Niall’s sister, Caitrina, had married Jamie Campbell, Colin’s younger brother and one of the most feared men in the Highlands, to seal the bargain. But both Alasdair MacGregor and apparently Jamie Campbell had been tricked by the wily Earl of Argyll, known as “Archibald the Grim.” Alasdair was indeed escorted to England. But as soon as the MacGregor chief stepped down on English soil—technically satisfying the terms of Argyll’s “promise”—he was immediately brought back to Scotland and executed along with eleven of his remaining chieftains and guardsmen, including Annie’s brother Iain.

Annie’s heart squeezed. The brother who had caused so much mischief with Niall now had his head on a pike alongside their cousin’s and uncle’s atop the gate of Holyrood Palace.

Retribution for Argyll’s trick, or “Highland Promise,” as the dastardly deed had become known, had been swift, with the remaining MacGregor clansmen and allies calling for Fire and Sword. The risings that followed had gone on for months and stretched across the Highlands from Rannoch Mor to Glenorchy.

In his rage and bloodlust, her brother Gregor had committed an unforgivable act. He’d ordered the rape of a Campbell woman whom they’d come across in one of their raids. Gregor’s offenses did not end there. He’d attempted to kill Elizabeth Campbell and challenged Patrick’s position as chief after the death of their cousin. Gregor had paid for those sins when he was captured by Jamie Campbell last winter and executed.

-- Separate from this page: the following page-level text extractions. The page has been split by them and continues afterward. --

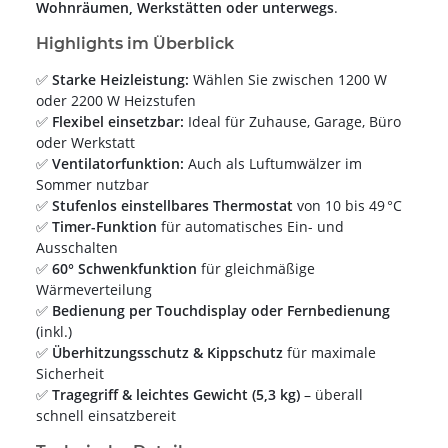
Wohnräumen, Werkstätten oder unterwegs
.
Highlights im Überblick
✅
Starke Heizleistung:
Wählen Sie zwischen 1200 W
oder 2200 W Heizstufen
✅
Flexibel einsetzbar:
Ideal für Zuhause, Garage, Büro
oder Werkstatt
✅
Ventilatorfunktion:
Auch als Luftumwälzer im
Sommer nutzbar
✅
Stufenlos einstellbares Thermostat
von 10 bis 49 °C
✅
Timer-Funktion
für automatisches Ein- und
Ausschalten
✅
60° Schwenkfunktion
für gleichmäßige
Wärmeverteilung
✅
Bedienung per Touchdisplay oder Fernbedienung
(inkl.)
✅
Überhitzungsschutz & Kippschutz
für maximale
Sicherheit
✅
Tragegriff & leichtes Gewicht (5,3 kg)
– überall
schnell einsatzbereit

She’d lost two brothers in almost as many months.

But she could not mourn Gregor as she did Iain and her other kinsmen. Not after what Gregor had done. Even if she understood where the blackness that had curdled his soul came from. The MacGregors had been treated like dogs for so long, it was hardly a surprise that one had turned rabid.

No, Annie’s inability to forgive her brother came from another, far more personal, place. She did not blame him for what happened to her, but she could not forgive him for doing to another woman what had been done to her either.

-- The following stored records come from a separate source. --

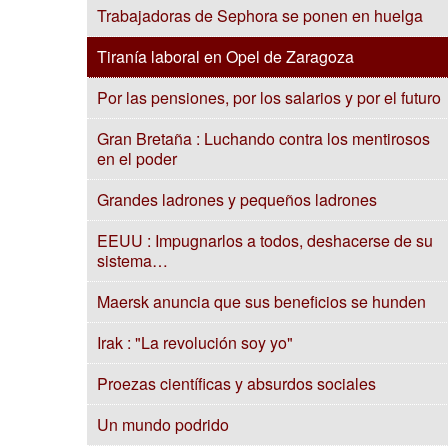
Trabajadoras de Sephora se ponen en huelga
Tiranía laboral en Opel de Zaragoza
Por las pensiones, por los salarios y por el futuro
Gran Bretaña : Luchando contra los mentirosos
en el poder
Grandes ladrones y pequeños ladrones
EEUU : Impugnarlos a todos, deshacerse de su
sistema…
Maersk anuncia que sus beneficios se hunden
Irak : "La revolución soy yo"
Proezas científicas y absurdos sociales
Un mundo podrido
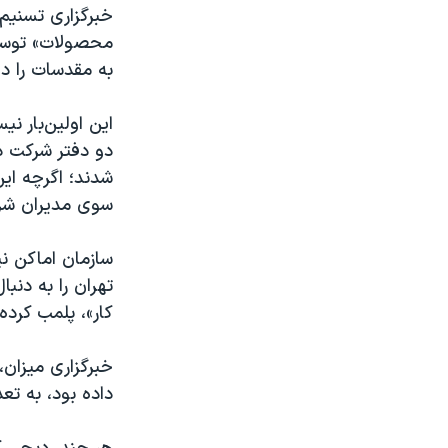
خبرگزاری تسنیم 
محصولات» توسط 
به مقدسات را دار
این اولین‌بار 
دو دفتر شرکت د
شدند؛ اگرچه این
سوی مدیران شر
سازمان اماکن نی
تهران را به دن
کار»، پلمب کرده 
خبرگزاری میزان،
داده بود، به تع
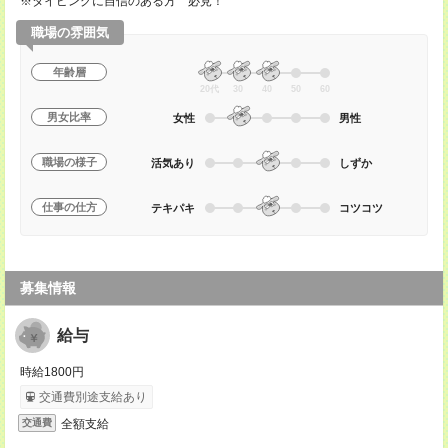
※タイピングに自信のある方 必見！
職場の雰囲気
年齢層
20代
30
40
50
60
男女比率
女性
男性
職場の様子
活気あり
しずか
仕事の仕方
テキパキ
コツコツ
募集情報
給与
時給1800円
交通費別途支給あり
全額支給
交通費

Annie had been caught in the crossfire of Gregor’s misdeeds. In retribution for the rape of the Campbell woman, the Laird of Auchinbreck, Colin Campbell, had ordered the rape of a MacGregor “whore” and fifty merks to the person who could bring him a kinswoman of Gregor MacGregor.

She’d been that kinswoman. Annie had been the woman raped when her hiding place in the Braes of Balquhidder had been betrayed by a local farmer whose lands—and crops—had been accidentally burned by Gregor’s men.